The family claims the rehab center "should have clearly foreseen the danger Virgil Brown Jr. was exposed to by living with Kenneth Ray McFadden, Jr." based on McFadden's history of violent crimes and "deteriorating mental condition."

McFadden stabbed Brown to death on Nov. 30, 2011, according to the lawsuit.

The family claims "That Kenneth Ray McFadden, Jr. kicked in the door leading to the room of Virgil Brown, Jr. on November 16, 2011, a couple of weeks before he stabbed him to death and there is evidence in this case that Kenneth Ray McFadden, Jr. was hallucinating that Virgil Brown, Jr. intended to burn him alive, set fire to his feet or was being held as a hostage in his room before he killed Virgil Brown, Jr. on November 30, 2011."

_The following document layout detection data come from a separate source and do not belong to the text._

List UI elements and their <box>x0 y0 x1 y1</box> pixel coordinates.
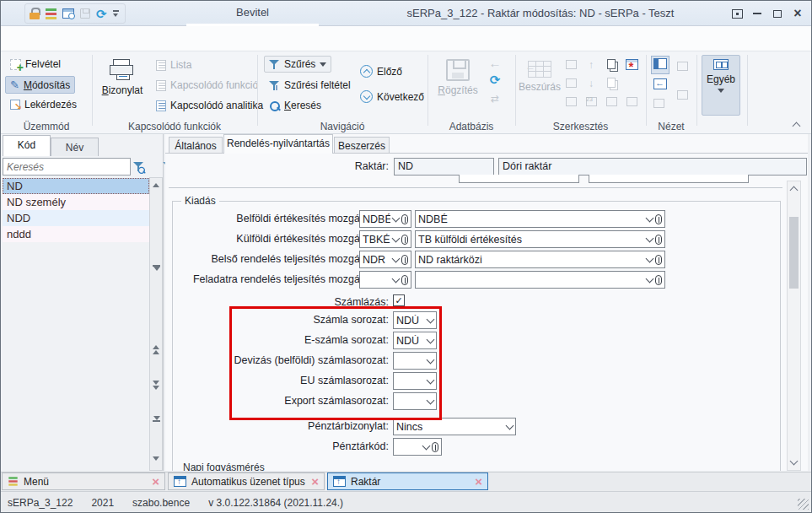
mozgasnem-name-combo[interactable]: TB külföldi értékesítés <box>415 230 665 248</box>
paperclip-icon[interactable] <box>401 214 408 224</box>
bottom-tab-menu[interactable]: Menü × <box>2 472 165 490</box>
kovetkezo-button[interactable]: Következő <box>355 88 429 105</box>
chevron-down-icon[interactable] <box>392 234 401 242</box>
mozgasnem-name-combo[interactable]: NDBÉ <box>415 210 665 228</box>
szamla-sorozat-combo[interactable]: NDÚ <box>393 311 437 329</box>
lekerdezes-button[interactable]: Lekérdezés <box>5 96 82 113</box>
eu-szamlasorozat-combo[interactable] <box>393 372 437 390</box>
tab-kod[interactable]: Kód <box>3 135 51 156</box>
elozo-button[interactable]: Előző <box>355 62 407 80</box>
chevron-down-icon[interactable] <box>392 274 401 283</box>
mozgasnem-code-combo[interactable]: NDBÉ <box>359 210 411 228</box>
tab-beszerzes[interactable]: Beszerzés <box>334 137 390 154</box>
scroll-top-marker-icon[interactable] <box>153 265 160 271</box>
list-item[interactable]: nddd <box>3 226 149 242</box>
list-item[interactable]: NDD <box>3 210 149 226</box>
copy-icon[interactable] <box>605 57 618 70</box>
tab-nev[interactable]: Név <box>51 138 99 156</box>
chevron-down-icon[interactable] <box>506 421 514 429</box>
paperclip-icon[interactable] <box>401 275 408 285</box>
list-item[interactable]: ND <box>3 178 149 194</box>
raktar-code-field[interactable]: ND <box>394 158 494 176</box>
paperclip-icon[interactable] <box>432 442 438 452</box>
devizas-szamlasorozat-combo[interactable] <box>393 352 437 370</box>
chevron-down-icon[interactable] <box>427 355 435 364</box>
paperclip-icon[interactable] <box>401 255 408 265</box>
paperclip-icon[interactable] <box>655 214 662 224</box>
pencil-icon: ✎ <box>10 78 19 91</box>
bottom-tab-raktar[interactable]: Raktár × <box>327 472 488 490</box>
chevron-down-icon[interactable] <box>427 375 435 384</box>
search-input[interactable] <box>3 158 131 176</box>
maximize-button[interactable] <box>769 6 786 21</box>
paperclip-icon[interactable] <box>401 235 408 245</box>
paperclip-icon[interactable] <box>655 275 662 285</box>
chevron-down-icon[interactable] <box>427 315 435 323</box>
raktar-name-field[interactable]: Dóri raktár <box>498 158 807 176</box>
scrollbar-thumb[interactable] <box>789 217 799 289</box>
db-refresh-icon[interactable]: ⟳ <box>488 73 502 86</box>
lock-icon[interactable] <box>30 8 40 19</box>
kereses-button[interactable]: Keresés <box>264 97 326 114</box>
qat-dropdown-icon[interactable] <box>113 9 121 18</box>
felvetel-button[interactable]: Felvétel <box>5 56 66 73</box>
ribbon-collapse-icon[interactable] <box>793 122 801 131</box>
resize-grip[interactable] <box>798 499 809 510</box>
modositas-button[interactable]: ✎ Módosítás <box>5 76 75 94</box>
mozgasnem-code-combo[interactable]: TBKÉ <box>359 230 411 248</box>
close-tab-icon[interactable]: × <box>475 475 482 488</box>
chevron-down-icon[interactable] <box>422 441 431 450</box>
close-button[interactable]: × <box>789 6 806 21</box>
menu-layers-icon[interactable] <box>46 8 56 11</box>
close-tab-icon[interactable]: × <box>311 475 319 488</box>
bottom-tab-automatikus-uzenet-tipus[interactable]: Automatikus üzenet típus × <box>168 472 325 490</box>
chevron-down-icon[interactable] <box>646 254 654 262</box>
minimize-button[interactable] <box>749 6 766 21</box>
mozgasnem-code-combo[interactable]: NDR <box>359 251 411 268</box>
scroll-down-icon[interactable] <box>790 457 799 466</box>
list-scrollbar[interactable] <box>149 177 163 471</box>
szures-button[interactable]: Szűrés <box>264 56 331 73</box>
chevron-down-icon[interactable] <box>427 396 435 404</box>
szuresi-feltetel-button[interactable]: Szűrési feltétel <box>264 77 356 94</box>
new-window-icon[interactable] <box>625 58 638 71</box>
mozgasnem-name-combo[interactable]: ND raktárközi <box>415 251 665 268</box>
scroll-up-icon[interactable] <box>790 186 799 195</box>
fullscreen-button[interactable] <box>729 6 745 21</box>
chevron-down-icon[interactable] <box>392 213 401 222</box>
e-szamla-sorozat-combo[interactable]: NDÚ <box>393 332 437 349</box>
kapcsolodo-analitika-button[interactable]: Kapcsolódó analitika <box>151 97 268 114</box>
szamlazas-checkbox[interactable]: ✓ <box>393 294 405 306</box>
chevron-down-icon[interactable] <box>646 234 654 242</box>
panel-collapse-button[interactable] <box>652 77 669 94</box>
paperclip-icon[interactable] <box>655 235 662 245</box>
egyeb-button[interactable]: Egyéb <box>702 55 740 116</box>
refresh-icon[interactable]: ⟳ <box>96 8 107 20</box>
context-tab-bevitel[interactable]: Bevitel <box>186 6 319 19</box>
scroll-page-down-icon[interactable] <box>153 381 159 390</box>
bizonylat-button[interactable]: Bizonylat <box>99 55 146 114</box>
mozgasnem-code-combo[interactable] <box>359 271 411 289</box>
penztarbizonylat-combo[interactable]: Nincs <box>393 418 516 435</box>
scroll-bottom-marker-icon[interactable] <box>153 416 160 422</box>
chevron-down-icon[interactable] <box>646 274 654 283</box>
filter-search-icon[interactable] <box>133 161 144 172</box>
chevron-down-icon[interactable] <box>646 213 654 222</box>
form-scrollbar[interactable] <box>787 181 801 471</box>
export-szamlasorozat-combo[interactable] <box>393 392 437 410</box>
save-icon[interactable] <box>80 8 90 19</box>
scroll-up-icon[interactable] <box>153 183 159 187</box>
scroll-page-up-icon[interactable] <box>153 345 159 354</box>
mozgasnem-name-combo[interactable] <box>415 271 665 289</box>
window-search-icon[interactable] <box>62 8 74 19</box>
penztarkod-combo[interactable] <box>393 438 442 456</box>
chevron-down-icon[interactable] <box>392 254 401 262</box>
close-tab-icon[interactable]: × <box>152 475 159 488</box>
paperclip-icon[interactable] <box>655 255 662 265</box>
panel-layout-button[interactable] <box>651 56 669 74</box>
chevron-down-icon[interactable] <box>427 335 435 343</box>
scroll-down-icon[interactable] <box>153 456 159 461</box>
list-item[interactable]: ND személy <box>3 194 149 210</box>
tab-rendeles-nyilvantartas[interactable]: Rendelés-nyilvántartás <box>223 134 333 154</box>
tab-altalanos[interactable]: Általános <box>169 137 223 154</box>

After the Nov. 16 incident, Gain should immediately have removed McFadden from the home, but it left him unsupervised and unmonitored, the family says. They claim that Gain's therapists, cases workers and psychiatrist knew McFadden "posed a serious threat to Brown."

Gain's contract with the state required it to take immediate action and alert the state or the court "when a patient became a present danger to others or property," but it did not do this, the family says.

Brown's 139 wounds included 10 to his head and 20 to each his neck and chest, according to the complaint.

"Brown's stab and cutting wounds indicate a lack of struggle on his part and he had multiple defense-type wounds involving his extremities. The evidence in this case is that Brown died a horrendously violent and painful death because of the gross negligence and wrongful conduct of the defendants," his family says.

Brown was seeking treatment for drug and alcohol addiction, McFadden for paranoid schizophrenia or undifferentiated schizophrenia, according to the complaint.

McFadden was acquitted of murder in September because a judge found him not competent due to mental disease, the complaint states.

Judge Barry Sims ordered him back to the Arkansas State Hospital, where he was involuntarily committed for treatment of his schizophrenia.

Brown's family seeks compensatory and punitive damages for wrongful death and gross negligence.

They are represented by Bennie O'Neil of Little Rock.